Primary industry training must deliver
Primary industry training must deliver for trainees and employers: Primary ITO
Primary ITO is welcoming the announcement that the primary sector will get the first of the Government’s new Centres of Vocational Excellence (CoVEs).
Under the decision from Minister of Education Chris Hipkins, the primary sector CoVE will bring together education and industry bodies to develop vocational education.
“It’s a real vote of confidence in New Zealand’s primary industry that this will be the first of the centres of vocational excellence,” says Primary ITO’s chief executive Linda Sissons.

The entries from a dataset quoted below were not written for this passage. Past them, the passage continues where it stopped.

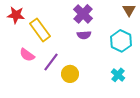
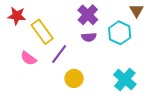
cyan hexagon: (121, 41) -> (120, 33), moved
purple line: (51, 62) -> (59, 54), moved
cyan cross: (118, 75) -> (125, 79), size x1.5

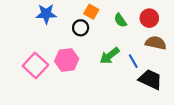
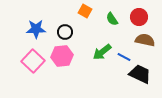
blue star: (46, 14) -> (36, 29), moved
black circle: (81, 28) -> (65, 32), moved
blue line: (133, 61) -> (124, 57), turned -32

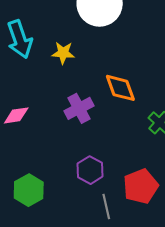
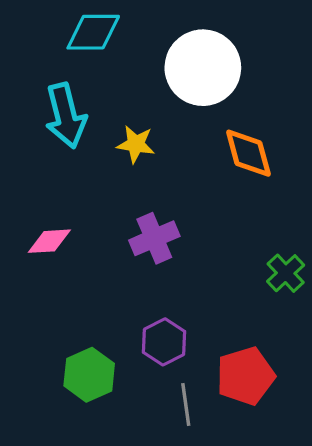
orange diamond: (120, 88) -> (248, 153), moved
green hexagon: (29, 190) -> (89, 375), moved

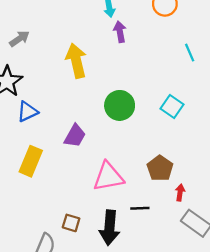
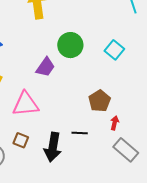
purple trapezoid: (75, 136) -> (45, 67), moved
pink triangle: (108, 177) -> (26, 104), moved

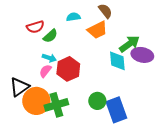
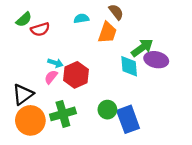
orange trapezoid: (97, 30) -> (107, 33), turned -45
green semicircle: (50, 36) -> (24, 20), moved
orange circle: (36, 101) -> (30, 120), moved

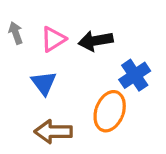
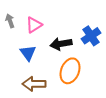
black arrow: (96, 41) -> (61, 44), moved
blue cross: (135, 75) -> (91, 36), moved

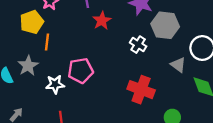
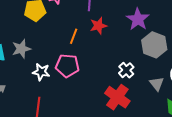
orange line: (47, 42) -> (74, 36), moved
white cross: (138, 45) -> (126, 70), moved

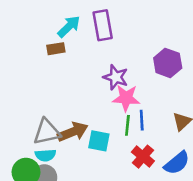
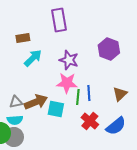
cyan arrow: (69, 27) -> (33, 58), moved
pink star: (126, 98) -> (67, 83), moved
gray triangle: (47, 132) -> (16, 102), size x0.6

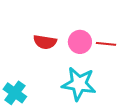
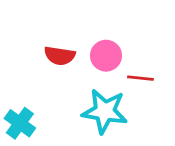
red line: (106, 44) -> (140, 78), moved

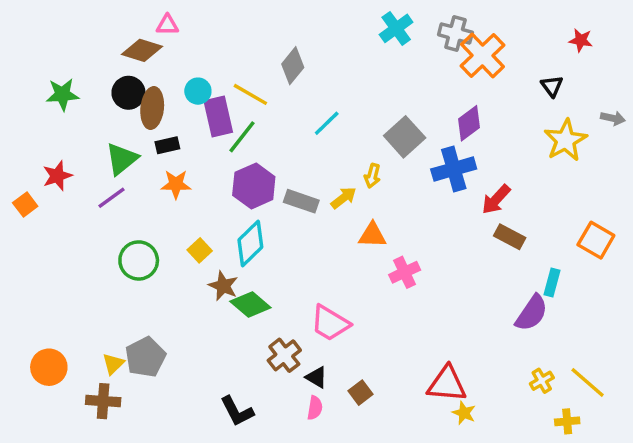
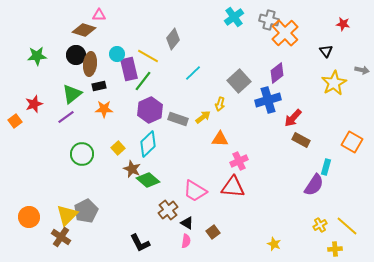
yellow triangle: (113, 364) -> (67, 215), size x1.6
red triangle: (447, 384) -> (233, 187), moved
brown cross: (103, 401) -> (61, 237), turned 30

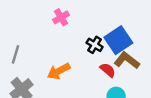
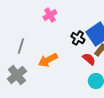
gray line: (16, 54) -> (21, 46), moved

“The primary industry collectively employs 350,000 people and is our biggest export earner so moving quickly on training for the sector is important.
“We are very happy to see the huge value being placed on industry training in the reforms. We’ll be continuing our work helping New Zealand businesses grow the skilled people they need, while adapting and transitioning to the new structure.”
Dr Sissons says Primary ITO and many across the primary sector are already working closely with government on the transition to a new Workforce Development Council. She says having strong industry representation on both the CoVE and the Workforce Development Council will be essential to success.
“The primary sector has arguably been the least well-served by the education system of any industry over many years. We have a lot to gain from the reform – and a lot to lose if it is not managed very well and if the employers in our sector are not in the driving seat.”
This month, Primary ITO is hosting industry leaders for a Symposium on the future of primary industry training following the Government’s decisions, Dr Sissons says.
“We’ve consulted with hundreds of industry groups, employers and learners and they are clear that the workplace is the best place for staff to learn.
Primary ITO Board Chair Mark Darrow added: “While the proposed changes are bold and not without risk, we are optimistic this will help make primary sector training more attractive and in turn encourage more people to a career in the sector.
“We know New Zealand will need tens of thousands more skilled workers in farms, orchards, gardens, manufacturing and food processing. We are delighted that Minister Hipkins has focused on the primary sector for the first CoVE.
“This is a one-off opportunity to ensure we do develop those people. A vibrant, innovative food and fibre sector is the big prize. We believe that our sector being the recipient of the first CoVE will send a valued signal that our aspirational vision is shared by government.”
Dr Sissons says despite the structural changes, the Government has been clear that all current training will be supported and that trainees and employers should be reassured that they can enrol and train as usual.
“Our message to trainees and businesses is ‘why would you wait to enrol’? The courses and qualifications aren’t changing and you’ll still be guaranteed to be able to complete them. So waiting for the changes to be implemented is time you could be learning.”